Kenali Bill of Lading: House atau Ocean

Barang yang dikirim dengan kapal laut pada umumnya merupakan hasil dari kontrak jual beli yang dibuat antara penjual dan pembeli. Sehingga dapat dikatakan juga bahwa kontrak pengangkutan (contract of carriage) adalah tahap terakhir setelah kontrak jual beli (contract of sales goods) terjadi.

Berdasarkan kebiasaan yang sederhana, seseorang atau perusahaan yang akan mengirim barang dengan menggunakan kapal laut biasanya akan mendatangi perusahaan pelarayan atau agennya dengan maksud untuk memesan ruangan muat di kapal yang memiliki rute pelayaran ke kota atau negara tujuan yang diinginkan.
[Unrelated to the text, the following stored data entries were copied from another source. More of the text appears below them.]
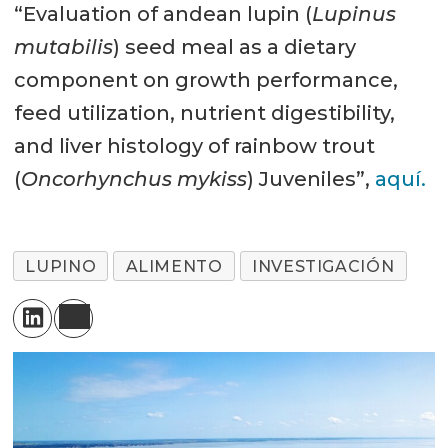
“Evaluation of andean lupin (
Lupinus
mutabilis
) seed meal as a dietary
component on growth performance,
feed utilization, nutrient digestibility,
and liver histology of rainbow trout
(
Oncorhynchus mykiss
) Juveniles”,
aquí.
LUPINO
ALIMENTO
INVESTIGACIÓN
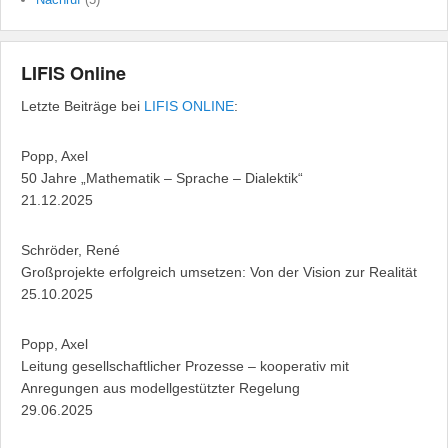
LIFIS Online
Letzte Beiträge bei
LIFIS ONLINE
:
Popp, Axel
50 Jahre „Mathematik – Sprache – Dialektik“
21.12.2025
Schröder, René
Großprojekte erfolgreich umsetzen: Von der Vision zur Realität
25.10.2025
Popp, Axel
Leitung gesellschaftlicher Prozesse – kooperativ mit
Anregungen aus modellgestützter Regelung
29.06.2025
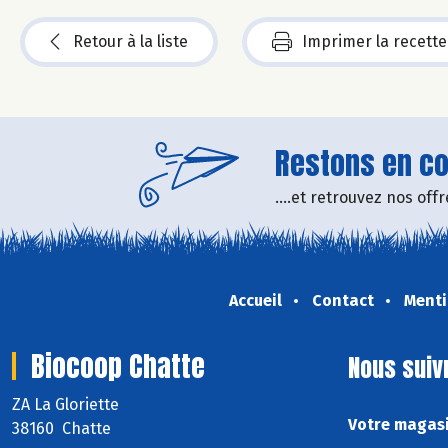
Retour à la liste
Imprimer la recette
Restons en con
....et retrouvez nos of
Accueil
Contact
Menti
Biocoop Chatte
Nous suiv
ZA La Gloriette
Votre magasi
38160 Chatte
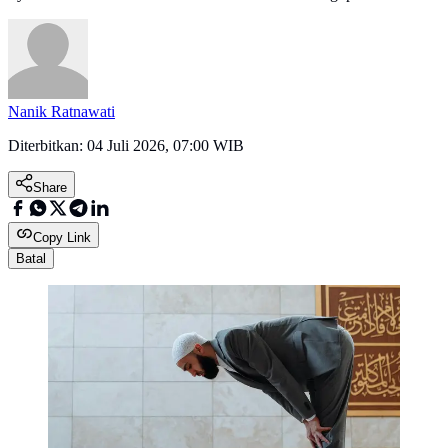
Nanik Ratnawati
Diterbitkan:
04 Juli 2026, 07:00 WIB
Share
Copy Link
Batal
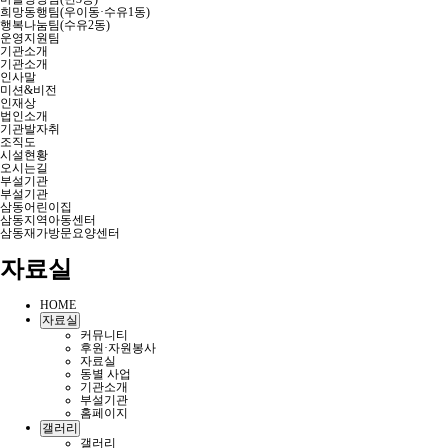
희망동행팀(우이동·수유1동)
행복나눔팀(수유2동)
운영지원팀
기관소개
기관소개
인사말
미션&비전
인재상
법인소개
기관발자취
조직도
시설현황
오시는길
부설기관
부설기관
삼동어린이집
삼동지역아동센터
삼동재가방문요양센터
자료실
HOME
자료실
커뮤니티
후원·자원봉사
자료실
동별 사업
기관소개
부설기관
홈페이지
갤러리
갤러리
Namun demikian, di jaman yang sudah moderen seperti sekarang, proses pengiriman barang menjadi lebih kompleks. Pihak pengirim barang dimudahkan dengan tidak lagi mengurus pengiriman barangnya sendiri tetapi dibantu oleh pihak ketiga sebagai intermediary, yang tidak terlibat dalam contract of carriage. yaitu:

  • Freight Forwarder
  • Custom Broker
  • Stevedore
Saat menyerahkan barang kepada forwarder, pihak pengirimakan menerima apa yang disebut sebagai House Bill of Lading (HBL). Kemudian forwarder akan menghubungi perusahaan pelayaran yang memiliki armada dan jadwal pelayaran ke kota/negara tujuan sesuai instruksi pengirim. Perusahaan pelayaran kemudian akan menginformasilkan lokasi dan jadwal penerimaan barang kepada forwarder. Dalam proses serah terima barang, perusahaan pelayaran akan menerbitkan Master Bill of Lading kepada forwarder sebagai bukti bahwa barang sudah diterima. 

Pada kenyataannya, banyak praktisi asuransi yang belum memahami apa dan bagaimana House Bill of Lading dan Master Bill of Lading serta perbedaan keduanya.


I. Bill of Lading – Tinjauan Singkat

Ketika shipowner menggunakan kapalnya yang memiliki jadwal rutin dan menawarkan jasa pengangkutan kepada pemilik barang maka kontrak pengangkutannya akan dibuktikan dengan sebuah dokumen yang disebut bill of lading.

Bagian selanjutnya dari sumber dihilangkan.